About this task:
Your task is to write out the full listing once more, exactly.

Data records:
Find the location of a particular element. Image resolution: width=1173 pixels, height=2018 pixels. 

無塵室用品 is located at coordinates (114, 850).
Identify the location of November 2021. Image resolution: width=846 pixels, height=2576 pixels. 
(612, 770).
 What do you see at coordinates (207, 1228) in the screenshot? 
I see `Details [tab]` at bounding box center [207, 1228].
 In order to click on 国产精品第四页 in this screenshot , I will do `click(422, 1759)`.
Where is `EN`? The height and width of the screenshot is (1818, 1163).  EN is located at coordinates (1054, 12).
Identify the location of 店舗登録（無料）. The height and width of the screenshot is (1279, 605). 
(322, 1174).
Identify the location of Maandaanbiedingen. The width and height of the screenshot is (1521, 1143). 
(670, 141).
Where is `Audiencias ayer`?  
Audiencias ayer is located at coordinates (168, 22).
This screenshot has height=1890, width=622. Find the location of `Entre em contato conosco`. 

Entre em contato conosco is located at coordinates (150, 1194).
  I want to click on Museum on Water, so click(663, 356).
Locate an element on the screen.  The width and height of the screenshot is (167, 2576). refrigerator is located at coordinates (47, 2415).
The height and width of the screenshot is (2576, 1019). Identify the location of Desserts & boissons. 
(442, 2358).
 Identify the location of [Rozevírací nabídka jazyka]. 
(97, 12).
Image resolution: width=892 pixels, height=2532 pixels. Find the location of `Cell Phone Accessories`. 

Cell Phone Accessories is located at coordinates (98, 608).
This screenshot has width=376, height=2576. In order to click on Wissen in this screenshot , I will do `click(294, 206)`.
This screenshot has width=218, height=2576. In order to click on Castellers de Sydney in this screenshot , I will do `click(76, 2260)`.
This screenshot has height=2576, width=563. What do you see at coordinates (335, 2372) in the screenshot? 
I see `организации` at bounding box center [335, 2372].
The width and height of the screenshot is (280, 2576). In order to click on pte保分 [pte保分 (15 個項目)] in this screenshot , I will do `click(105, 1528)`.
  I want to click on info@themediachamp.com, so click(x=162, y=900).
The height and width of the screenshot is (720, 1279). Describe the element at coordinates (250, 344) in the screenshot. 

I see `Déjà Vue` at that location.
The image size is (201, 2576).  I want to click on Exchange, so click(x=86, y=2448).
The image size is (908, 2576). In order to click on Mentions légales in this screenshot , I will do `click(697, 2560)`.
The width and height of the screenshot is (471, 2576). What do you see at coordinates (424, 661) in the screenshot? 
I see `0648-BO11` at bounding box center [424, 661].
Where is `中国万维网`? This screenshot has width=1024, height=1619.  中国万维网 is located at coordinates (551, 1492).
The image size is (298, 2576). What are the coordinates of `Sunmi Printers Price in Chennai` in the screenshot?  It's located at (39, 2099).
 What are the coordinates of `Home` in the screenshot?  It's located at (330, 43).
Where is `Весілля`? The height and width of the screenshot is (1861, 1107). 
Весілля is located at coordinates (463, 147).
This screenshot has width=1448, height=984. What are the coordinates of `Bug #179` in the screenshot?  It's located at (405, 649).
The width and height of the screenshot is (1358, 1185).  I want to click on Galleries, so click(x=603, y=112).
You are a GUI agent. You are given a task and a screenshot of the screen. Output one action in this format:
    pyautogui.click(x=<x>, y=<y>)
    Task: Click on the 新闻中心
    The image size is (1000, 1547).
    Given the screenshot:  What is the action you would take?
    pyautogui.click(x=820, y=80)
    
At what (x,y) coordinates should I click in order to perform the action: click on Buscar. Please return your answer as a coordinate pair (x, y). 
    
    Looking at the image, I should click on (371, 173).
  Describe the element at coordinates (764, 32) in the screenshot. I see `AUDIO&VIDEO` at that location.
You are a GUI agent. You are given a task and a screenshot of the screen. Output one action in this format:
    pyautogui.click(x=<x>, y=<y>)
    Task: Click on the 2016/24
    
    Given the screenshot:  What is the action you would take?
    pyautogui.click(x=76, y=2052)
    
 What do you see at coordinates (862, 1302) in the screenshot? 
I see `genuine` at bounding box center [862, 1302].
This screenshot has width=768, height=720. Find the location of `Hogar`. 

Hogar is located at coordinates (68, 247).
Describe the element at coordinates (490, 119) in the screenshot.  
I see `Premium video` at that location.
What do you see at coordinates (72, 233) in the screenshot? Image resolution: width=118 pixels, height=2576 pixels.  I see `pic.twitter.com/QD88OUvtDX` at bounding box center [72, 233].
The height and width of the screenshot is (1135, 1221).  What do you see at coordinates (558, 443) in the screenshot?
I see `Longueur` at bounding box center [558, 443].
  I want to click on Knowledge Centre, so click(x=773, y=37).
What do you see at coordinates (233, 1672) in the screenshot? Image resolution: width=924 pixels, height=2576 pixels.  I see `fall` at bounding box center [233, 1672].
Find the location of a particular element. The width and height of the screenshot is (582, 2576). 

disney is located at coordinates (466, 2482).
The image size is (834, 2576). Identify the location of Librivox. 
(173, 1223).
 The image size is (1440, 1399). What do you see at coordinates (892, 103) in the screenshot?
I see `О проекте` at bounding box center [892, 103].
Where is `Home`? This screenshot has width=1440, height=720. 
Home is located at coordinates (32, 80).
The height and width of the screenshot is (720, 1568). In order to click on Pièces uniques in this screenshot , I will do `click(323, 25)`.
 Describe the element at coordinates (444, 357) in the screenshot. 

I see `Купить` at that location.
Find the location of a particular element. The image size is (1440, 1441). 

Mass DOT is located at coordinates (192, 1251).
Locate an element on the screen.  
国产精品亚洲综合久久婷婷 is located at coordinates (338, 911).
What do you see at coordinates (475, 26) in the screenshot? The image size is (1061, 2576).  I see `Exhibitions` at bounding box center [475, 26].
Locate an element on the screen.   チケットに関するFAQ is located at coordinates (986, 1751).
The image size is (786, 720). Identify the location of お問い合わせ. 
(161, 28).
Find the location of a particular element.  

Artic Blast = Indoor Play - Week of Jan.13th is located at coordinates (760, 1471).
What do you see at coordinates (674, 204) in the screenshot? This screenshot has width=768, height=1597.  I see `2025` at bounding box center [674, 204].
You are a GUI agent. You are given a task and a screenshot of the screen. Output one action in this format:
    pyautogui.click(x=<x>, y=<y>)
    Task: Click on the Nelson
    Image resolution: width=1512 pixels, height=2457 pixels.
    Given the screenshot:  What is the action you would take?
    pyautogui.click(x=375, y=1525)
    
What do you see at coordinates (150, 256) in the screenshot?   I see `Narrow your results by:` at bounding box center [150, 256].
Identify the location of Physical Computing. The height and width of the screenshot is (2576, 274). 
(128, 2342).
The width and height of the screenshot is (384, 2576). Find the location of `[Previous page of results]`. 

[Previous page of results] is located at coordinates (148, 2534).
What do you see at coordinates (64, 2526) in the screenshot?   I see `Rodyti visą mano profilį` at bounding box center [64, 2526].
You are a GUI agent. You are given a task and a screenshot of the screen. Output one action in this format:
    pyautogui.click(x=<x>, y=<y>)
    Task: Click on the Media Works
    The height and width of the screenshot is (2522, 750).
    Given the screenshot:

Written response:
Find the location of a particular element. Image resolution: width=1173 pixels, height=2018 pixels. 

無塵室用品 is located at coordinates (114, 850).
Identify the location of November 2021. Image resolution: width=846 pixels, height=2576 pixels. 
(612, 770).
 What do you see at coordinates (207, 1228) in the screenshot? 
I see `Details [tab]` at bounding box center [207, 1228].
 In order to click on 国产精品第四页 in this screenshot , I will do `click(422, 1759)`.
Where is `EN`? The height and width of the screenshot is (1818, 1163).  EN is located at coordinates (1054, 12).
Identify the location of 店舗登録（無料）. The height and width of the screenshot is (1279, 605). 
(322, 1174).
Identify the location of Maandaanbiedingen. The width and height of the screenshot is (1521, 1143). 
(670, 141).
Where is `Audiencias ayer`?  
Audiencias ayer is located at coordinates (168, 22).
This screenshot has height=1890, width=622. Find the location of `Entre em contato conosco`. 

Entre em contato conosco is located at coordinates (150, 1194).
  I want to click on Museum on Water, so click(663, 356).
Locate an element on the screen.  The width and height of the screenshot is (167, 2576). refrigerator is located at coordinates (47, 2415).
The height and width of the screenshot is (2576, 1019). Identify the location of Desserts & boissons. 
(442, 2358).
 Identify the location of [Rozevírací nabídka jazyka]. 
(97, 12).
Image resolution: width=892 pixels, height=2532 pixels. Find the location of `Cell Phone Accessories`. 

Cell Phone Accessories is located at coordinates (98, 608).
This screenshot has width=376, height=2576. In order to click on Wissen in this screenshot , I will do `click(294, 206)`.
This screenshot has width=218, height=2576. In order to click on Castellers de Sydney in this screenshot , I will do `click(76, 2260)`.
This screenshot has height=2576, width=563. What do you see at coordinates (335, 2372) in the screenshot? 
I see `организации` at bounding box center [335, 2372].
The width and height of the screenshot is (280, 2576). In order to click on pte保分 [pte保分 (15 個項目)] in this screenshot , I will do `click(105, 1528)`.
  I want to click on info@themediachamp.com, so click(x=162, y=900).
The height and width of the screenshot is (720, 1279). Describe the element at coordinates (250, 344) in the screenshot. 

I see `Déjà Vue` at that location.
The image size is (201, 2576).  I want to click on Exchange, so click(x=86, y=2448).
The image size is (908, 2576). In order to click on Mentions légales in this screenshot , I will do `click(697, 2560)`.
The width and height of the screenshot is (471, 2576). What do you see at coordinates (424, 661) in the screenshot? 
I see `0648-BO11` at bounding box center [424, 661].
Where is `中国万维网`? This screenshot has width=1024, height=1619.  中国万维网 is located at coordinates (551, 1492).
The image size is (298, 2576). What are the coordinates of `Sunmi Printers Price in Chennai` in the screenshot?  It's located at (39, 2099).
 What are the coordinates of `Home` in the screenshot?  It's located at (330, 43).
Where is `Весілля`? The height and width of the screenshot is (1861, 1107). 
Весілля is located at coordinates (463, 147).
This screenshot has width=1448, height=984. What are the coordinates of `Bug #179` in the screenshot?  It's located at (405, 649).
The width and height of the screenshot is (1358, 1185).  I want to click on Galleries, so click(x=603, y=112).
You are a GUI agent. You are given a task and a screenshot of the screen. Output one action in this format:
    pyautogui.click(x=<x>, y=<y>)
    Task: Click on the 新闻中心
    The image size is (1000, 1547).
    Given the screenshot:  What is the action you would take?
    pyautogui.click(x=820, y=80)
    
At what (x,y) coordinates should I click in order to perform the action: click on Buscar. Please return your answer as a coordinate pair (x, y). 
    
    Looking at the image, I should click on (371, 173).
  Describe the element at coordinates (764, 32) in the screenshot. I see `AUDIO&VIDEO` at that location.
You are a GUI agent. You are given a task and a screenshot of the screen. Output one action in this format:
    pyautogui.click(x=<x>, y=<y>)
    Task: Click on the 2016/24
    
    Given the screenshot:  What is the action you would take?
    pyautogui.click(x=76, y=2052)
    
 What do you see at coordinates (862, 1302) in the screenshot? 
I see `genuine` at bounding box center [862, 1302].
This screenshot has width=768, height=720. Find the location of `Hogar`. 

Hogar is located at coordinates (68, 247).
Describe the element at coordinates (490, 119) in the screenshot.  
I see `Premium video` at that location.
What do you see at coordinates (72, 233) in the screenshot? Image resolution: width=118 pixels, height=2576 pixels.  I see `pic.twitter.com/QD88OUvtDX` at bounding box center [72, 233].
The height and width of the screenshot is (1135, 1221).  What do you see at coordinates (558, 443) in the screenshot?
I see `Longueur` at bounding box center [558, 443].
  I want to click on Knowledge Centre, so click(x=773, y=37).
What do you see at coordinates (233, 1672) in the screenshot? Image resolution: width=924 pixels, height=2576 pixels.  I see `fall` at bounding box center [233, 1672].
Find the location of a particular element. The width and height of the screenshot is (582, 2576). 

disney is located at coordinates (466, 2482).
The image size is (834, 2576). Identify the location of Librivox. 
(173, 1223).
 The image size is (1440, 1399). What do you see at coordinates (892, 103) in the screenshot?
I see `О проекте` at bounding box center [892, 103].
Where is `Home`? This screenshot has width=1440, height=720. 
Home is located at coordinates (32, 80).
The height and width of the screenshot is (720, 1568). In order to click on Pièces uniques in this screenshot , I will do `click(323, 25)`.
 Describe the element at coordinates (444, 357) in the screenshot. 

I see `Купить` at that location.
Find the location of a particular element. The image size is (1440, 1441). 

Mass DOT is located at coordinates (192, 1251).
Locate an element on the screen.  
国产精品亚洲综合久久婷婷 is located at coordinates (338, 911).
What do you see at coordinates (475, 26) in the screenshot? The image size is (1061, 2576).  I see `Exhibitions` at bounding box center [475, 26].
Locate an element on the screen.   チケットに関するFAQ is located at coordinates (986, 1751).
The image size is (786, 720). Identify the location of お問い合わせ. 
(161, 28).
Find the location of a particular element.  

Artic Blast = Indoor Play - Week of Jan.13th is located at coordinates (760, 1471).
What do you see at coordinates (674, 204) in the screenshot? This screenshot has width=768, height=1597.  I see `2025` at bounding box center [674, 204].
You are a GUI agent. You are given a task and a screenshot of the screen. Output one action in this format:
    pyautogui.click(x=<x>, y=<y>)
    Task: Click on the Nelson
    Image resolution: width=1512 pixels, height=2457 pixels.
    Given the screenshot:  What is the action you would take?
    pyautogui.click(x=375, y=1525)
    
What do you see at coordinates (150, 256) in the screenshot?   I see `Narrow your results by:` at bounding box center [150, 256].
Identify the location of Physical Computing. The height and width of the screenshot is (2576, 274). 
(128, 2342).
The width and height of the screenshot is (384, 2576). Find the location of `[Previous page of results]`. 

[Previous page of results] is located at coordinates (148, 2534).
What do you see at coordinates (64, 2526) in the screenshot?   I see `Rodyti visą mano profilį` at bounding box center [64, 2526].
You are a GUI agent. You are given a task and a screenshot of the screen. Output one action in this format:
    pyautogui.click(x=<x>, y=<y>)
    Task: Click on the Media Works
    The height and width of the screenshot is (2522, 750).
    Given the screenshot:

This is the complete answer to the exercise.